# YOUR OBJECTIVE
Beginning with the line that has "東京都板橋区と埼玉県戸田市で、パーソナルジム", reproduce each remaining line of the data exactly, down to and including the last.
RECORDS FOR PROCESSING Start Marker
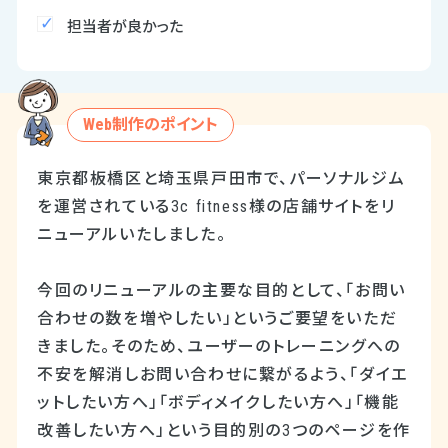
担当者が良かった
Web制作のポイント
東京都板橋区と埼玉県戸田市で、パーソナルジム
を運営されている3c fitness様の店舗サイトをリ
ニューアルいたしました。
今回のリニューアルの主要な目的として、「お問い
合わせの数を増やしたい」というご要望をいただ
きました。そのため、ユーザーのトレーニングへの
不安を解消しお問い合わせに繋がるよう、「ダイエ
ットしたい方へ」「ボディメイクしたい方へ」「機能
改善したい方へ」という目的別の3つのページを作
RECORDS FOR PROCESSING End Marker
# WRITTEN ANSWER
東京都板橋区と埼玉県戸田市で、パーソナルジム
を運営されている3c fitness様の店舗サイトをリ
ニューアルいたしました。
今回のリニューアルの主要な目的として、「お問い
合わせの数を増やしたい」というご要望をいただ
きました。そのため、ユーザーのトレーニングへの
不安を解消しお問い合わせに繋がるよう、「ダイエ
ットしたい方へ」「ボディメイクしたい方へ」「機能
改善したい方へ」という目的別の3つのページを作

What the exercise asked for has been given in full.